During our orientation I heard the phrase “we are changing the way students learn” a couple of times.  This statement stuck with me because I think it misses the truth of what is really happening in this program.  We are not changing the way students learn.  Students already learn how they learn, which can’t be changed any more than I can change my genetic makeup.  Students, like adults (or any other sentient being for that matter), learn through exposure, experience, and reflection.  As a teacher, it is my job to meet students where they are and how they are, not change them or make them fit into a predetermined mold.  Through citizen science (inquiry with no set result that can be shared with the scientific community as a whole) and the lessons that come from it, we are changing the way that we teach.  We are moving away from the assembly line of modern education and bringing authentic real-world science to kids.  We are altering our teaching to match the way that students naturally learn in order to serve them better and that is a beautiful thing.

Well, that’s enough from atop the education soapbox (#committee for the use of thoughtful language). =)
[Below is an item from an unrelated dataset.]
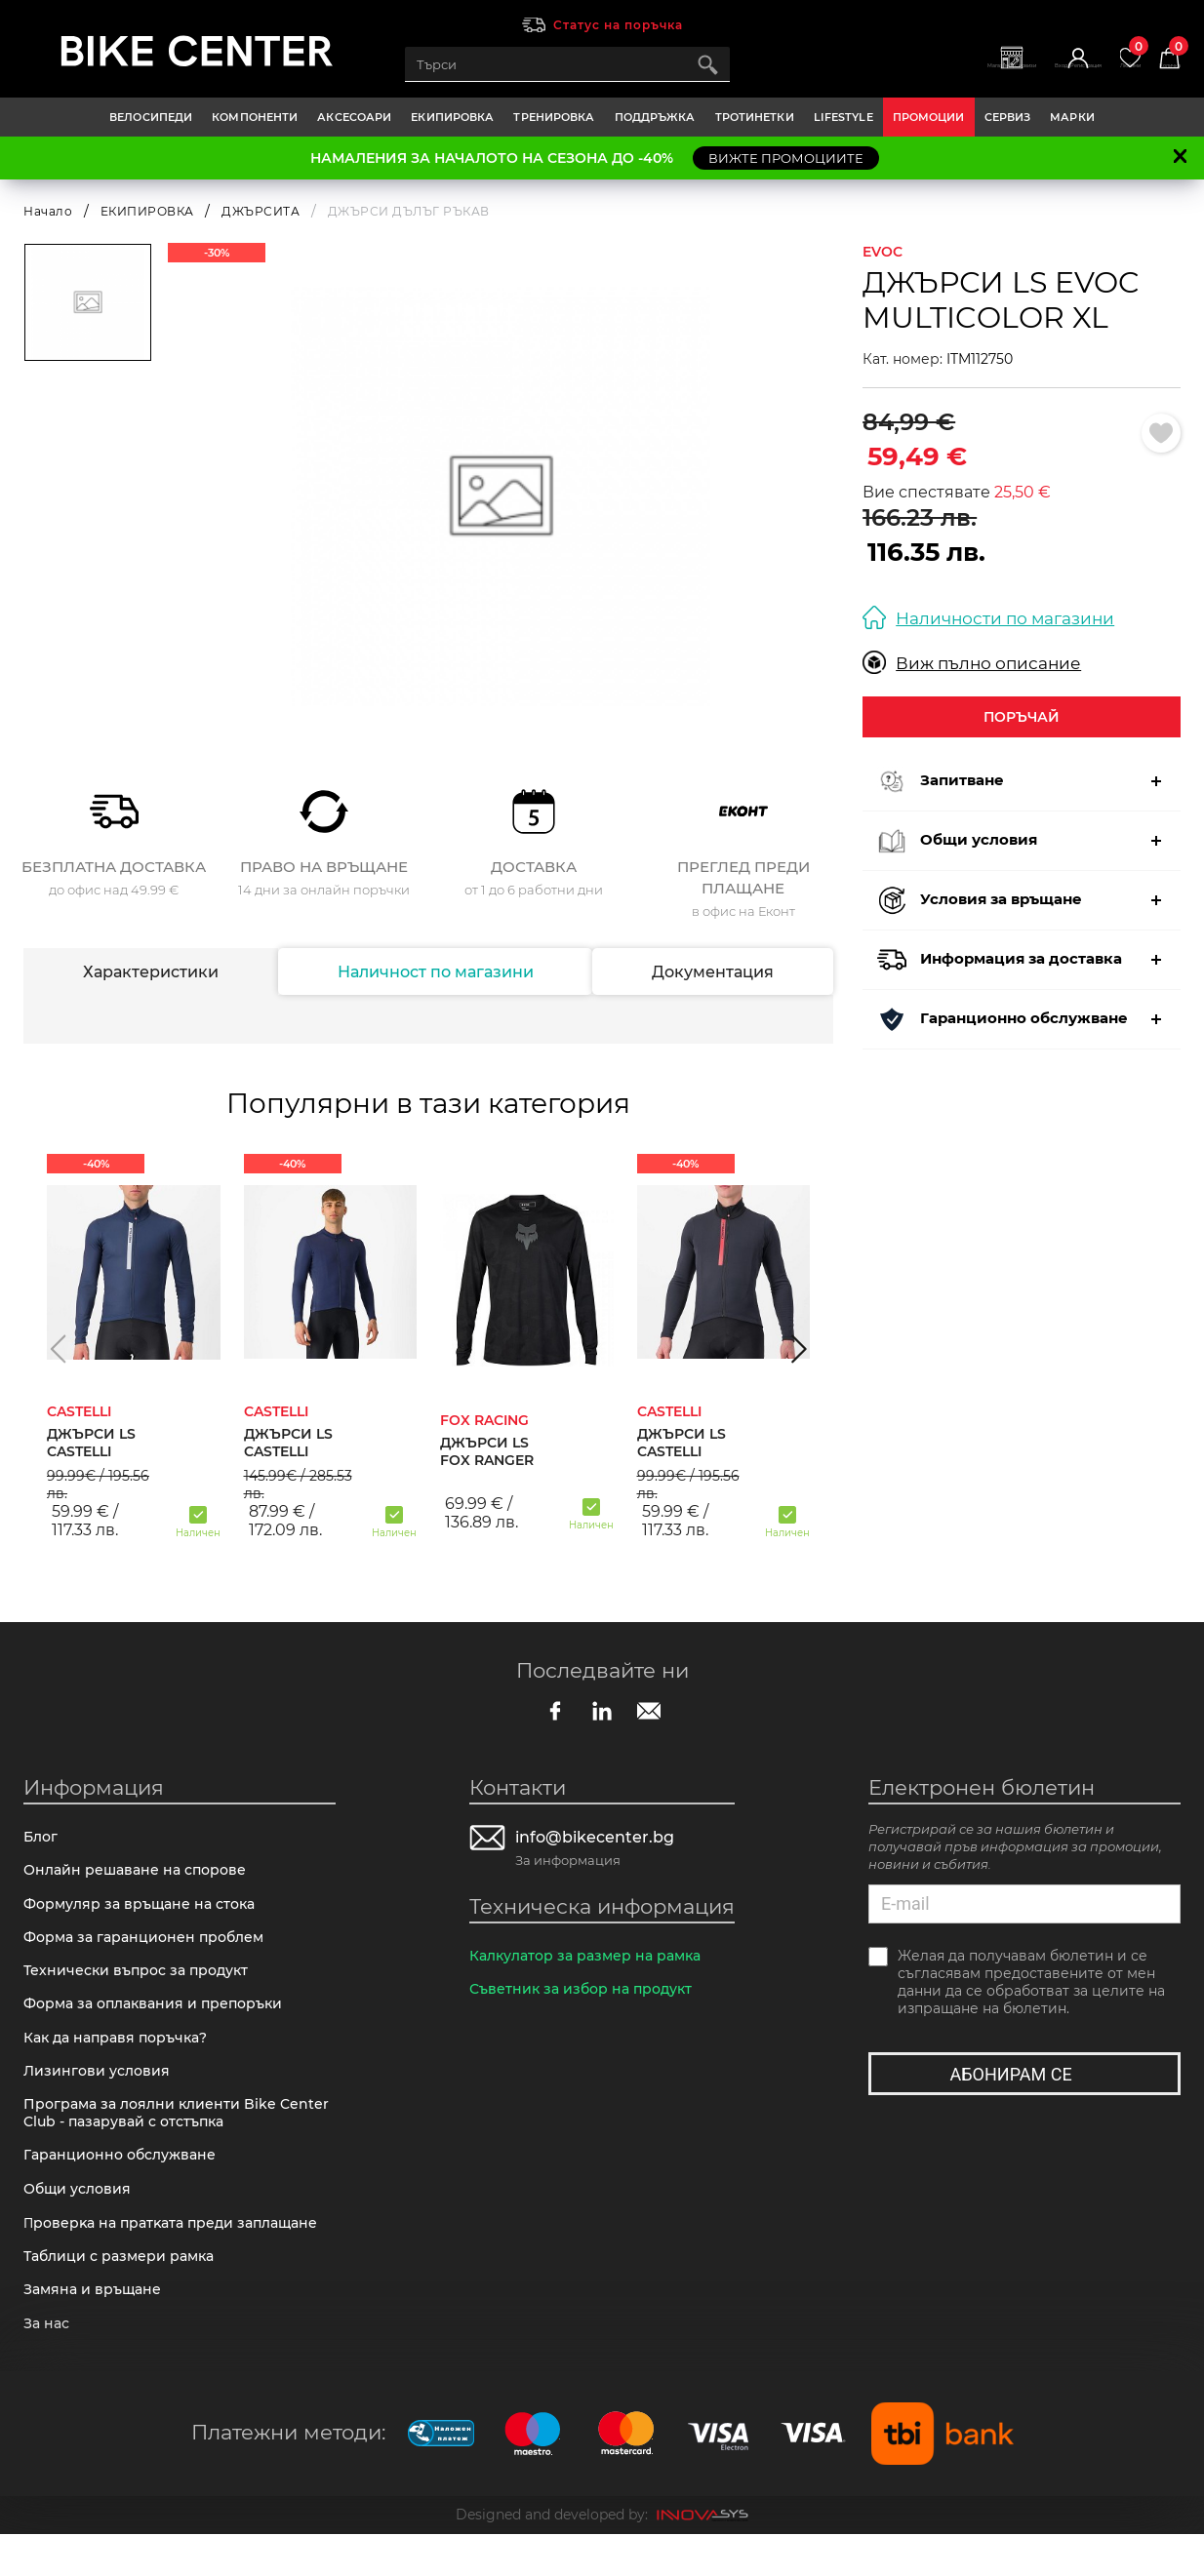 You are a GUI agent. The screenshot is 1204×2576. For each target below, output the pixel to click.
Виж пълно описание (972, 663)
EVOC (883, 251)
I also want to use this post to list out some early ideas that are coming from my time in the Genomics lab at the museum.  Today, Julia (Dr. Stevens, the postdoc on our/really her project) taught use (Team Dirt) how to create Agar plates and how to plate microbes.  We made 3 types of plates (one for bacteria, one for fungi, and one specifically for super awesome fluorescent bacteria), and we plated bacteria and fungi for 2 different dandelions’ roots and soil around the roots.  I’ll talk more about the science of that in a later post (be prepared for lots of vocabulary and pictures of agar plates).  For right now I just want to talk for a minute about the act of creating agar plates.

  1. Agar plates are really cheap if you create them on your own (important for teachers)
  2. Microbes from anywhere can be grown on agar plates
  3. Kids can see microbes when they are grown on agar plates
  4. Kids need to see science in order to understand it
  5. With the ability to grow cultures in the classroom, our students could ask AND ANSWER any number of questions about our world!
  6. Science is all about answering questions
  7. Science is awesome.

The only problem right now is that we used a ton of super expensive lab equipment to make our plates leading me to a new goal for my fellowship: find a way to make agar plates in the classroom with classroom supplies and write a detailed procedure so that other teachers can to do it too! I already have a few other goals in mind for my project that I will write about in more detail later this week, but I wanted to take a minute to write this one down while my excitement is fresh.

To summarize in one sentence: we are changing the way teachers teach in order to help students learn and I am invested in helping that process along in any way that I can!

Me with the agar plates I created!

2 thoughts on “Changing How We Teach

  1. mefranklin

    Well said. When your museum colleagues say that we are changing the way students learn, I wonder if they are actually intending to say the same thing you are saying. Just my guess.

    1. cmillis Post author

      I’m sure they are. The words just got me thinking about what it is we are intending to do here.